EXERCISE GOAL:
Please output every record exactly, keeping each line as it is.

DATASET RECORDS:
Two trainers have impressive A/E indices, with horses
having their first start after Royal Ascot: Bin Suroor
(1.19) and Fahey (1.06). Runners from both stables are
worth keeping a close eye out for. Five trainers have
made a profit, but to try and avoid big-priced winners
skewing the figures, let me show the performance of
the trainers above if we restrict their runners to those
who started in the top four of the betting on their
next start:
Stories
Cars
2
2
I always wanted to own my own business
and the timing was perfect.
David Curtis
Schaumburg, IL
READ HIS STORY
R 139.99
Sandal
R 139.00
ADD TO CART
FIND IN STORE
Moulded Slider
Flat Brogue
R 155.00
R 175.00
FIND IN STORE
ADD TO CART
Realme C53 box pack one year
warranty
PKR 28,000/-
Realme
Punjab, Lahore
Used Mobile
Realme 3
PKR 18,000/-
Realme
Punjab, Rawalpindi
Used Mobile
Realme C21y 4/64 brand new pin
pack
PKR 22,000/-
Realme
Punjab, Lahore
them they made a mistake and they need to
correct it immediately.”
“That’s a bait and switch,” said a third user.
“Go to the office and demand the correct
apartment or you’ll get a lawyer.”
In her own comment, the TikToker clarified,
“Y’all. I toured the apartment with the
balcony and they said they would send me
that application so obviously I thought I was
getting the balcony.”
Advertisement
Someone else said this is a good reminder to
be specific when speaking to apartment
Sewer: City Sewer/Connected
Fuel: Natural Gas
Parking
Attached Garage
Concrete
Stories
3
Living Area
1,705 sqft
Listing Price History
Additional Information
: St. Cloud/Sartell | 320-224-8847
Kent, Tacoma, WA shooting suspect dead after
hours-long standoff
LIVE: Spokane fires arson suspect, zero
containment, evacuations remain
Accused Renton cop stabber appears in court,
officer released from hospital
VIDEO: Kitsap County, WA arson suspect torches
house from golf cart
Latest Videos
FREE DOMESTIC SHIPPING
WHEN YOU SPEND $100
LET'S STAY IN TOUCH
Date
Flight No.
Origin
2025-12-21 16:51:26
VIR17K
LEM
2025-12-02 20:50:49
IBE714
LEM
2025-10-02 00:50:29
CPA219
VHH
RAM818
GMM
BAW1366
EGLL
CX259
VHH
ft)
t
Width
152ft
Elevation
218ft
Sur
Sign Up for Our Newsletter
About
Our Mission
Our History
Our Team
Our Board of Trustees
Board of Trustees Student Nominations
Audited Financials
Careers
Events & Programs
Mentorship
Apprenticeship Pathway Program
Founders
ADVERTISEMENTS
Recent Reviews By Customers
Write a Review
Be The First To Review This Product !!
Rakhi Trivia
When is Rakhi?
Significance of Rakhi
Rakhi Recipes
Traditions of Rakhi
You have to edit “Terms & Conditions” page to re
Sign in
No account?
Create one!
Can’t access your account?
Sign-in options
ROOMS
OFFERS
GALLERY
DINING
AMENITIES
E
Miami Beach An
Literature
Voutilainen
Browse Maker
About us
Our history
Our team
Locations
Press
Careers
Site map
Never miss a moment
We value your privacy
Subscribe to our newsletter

WRITTEN ANSWER:
Two trainers have impressive A/E indices, with horses
having their first start after Royal Ascot: Bin Suroor
(1.19) and Fahey (1.06). Runners from both stables are
worth keeping a close eye out for. Five trainers have
made a profit, but to try and avoid big-priced winners
skewing the figures, let me show the performance of
the trainers above if we restrict their runners to those
who started in the top four of the betting on their
next start:
Stories
Cars
2
2
I always wanted to own my own business
and the timing was perfect.
David Curtis
Schaumburg, IL
READ HIS STORY
R 139.99
Sandal
R 139.00
ADD TO CART
FIND IN STORE
Moulded Slider
Flat Brogue
R 155.00
R 175.00
FIND IN STORE
ADD TO CART
Realme C53 box pack one year
warranty
PKR 28,000/-
Realme
Punjab, Lahore
Used Mobile
Realme 3
PKR 18,000/-
Realme
Punjab, Rawalpindi
Used Mobile
Realme C21y 4/64 brand new pin
pack
PKR 22,000/-
Realme
Punjab, Lahore
them they made a mistake and they need to
correct it immediately.”
“That’s a bait and switch,” said a third user.
“Go to the office and demand the correct
apartment or you’ll get a lawyer.”
In her own comment, the TikToker clarified,
“Y’all. I toured the apartment with the
balcony and they said they would send me
that application so obviously I thought I was
getting the balcony.”
Advertisement
Someone else said this is a good reminder to
be specific when speaking to apartment
Sewer: City Sewer/Connected
Fuel: Natural Gas
Parking
Attached Garage
Concrete
Stories
3
Living Area
1,705 sqft
Listing Price History
Additional Information
: St. Cloud/Sartell | 320-224-8847
Kent, Tacoma, WA shooting suspect dead after
hours-long standoff
LIVE: Spokane fires arson suspect, zero
containment, evacuations remain
Accused Renton cop stabber appears in court,
officer released from hospital
VIDEO: Kitsap County, WA arson suspect torches
house from golf cart
Latest Videos
FREE DOMESTIC SHIPPING
WHEN YOU SPEND $100
LET'S STAY IN TOUCH
Date
Flight No.
Origin
2025-12-21 16:51:26
VIR17K
LEM
2025-12-02 20:50:49
IBE714
LEM
2025-10-02 00:50:29
CPA219
VHH
RAM818
GMM
BAW1366
EGLL
CX259
VHH
ft)
t
Width
152ft
Elevation
218ft
Sur
Sign Up for Our Newsletter
About
Our Mission
Our History
Our Team
Our Board of Trustees
Board of Trustees Student Nominations
Audited Financials
Careers
Events & Programs
Mentorship
Apprenticeship Pathway Program
Founders
ADVERTISEMENTS
Recent Reviews By Customers
Write a Review
Be The First To Review This Product !!
Rakhi Trivia
When is Rakhi?
Significance of Rakhi
Rakhi Recipes
Traditions of Rakhi
You have to edit “Terms & Conditions” page to re
Sign in
No account?
Create one!
Can’t access your account?
Sign-in options
ROOMS
OFFERS
GALLERY
DINING
AMENITIES
E
Miami Beach An
Literature
Voutilainen
Browse Maker
About us
Our history
Our team
Locations
Press
Careers
Site map
Never miss a moment
We value your privacy
Subscribe to our newsletter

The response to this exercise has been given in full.